Segment Start: Entries shown

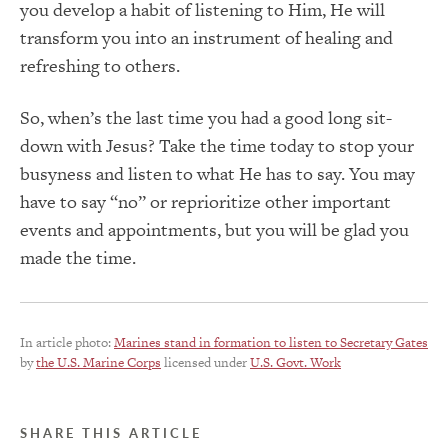
you develop a habit of listening to Him, He will
transform you into an instrument of healing and
refreshing to others.
So, when’s the last time you had a good long sit-
down with Jesus? Take the time today to stop your
busyness and listen to what He has to say. You may
have to say “no” or reprioritize other important
events and appointments, but you will be glad you
made the time.
In article photo:
Marines stand in formation to listen to Secretary Gates
by
the U.S. Marine Corps
licensed under
U.S. Govt. Work
SHARE THIS ARTICLE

Segment End: Entries shown

__Activity__.
Please reproduce the entries above exactly, from their first line to the line holding "busyness and listen" inclusive, and nothing else; the pictures stay out.

__Written reply__.
you develop a habit of listening to Him, He will
transform you into an instrument of healing and
refreshing to others.
So, when’s the last time you had a good long sit-
down with Jesus? Take the time today to stop your
busyness and listen to what He has to say. You may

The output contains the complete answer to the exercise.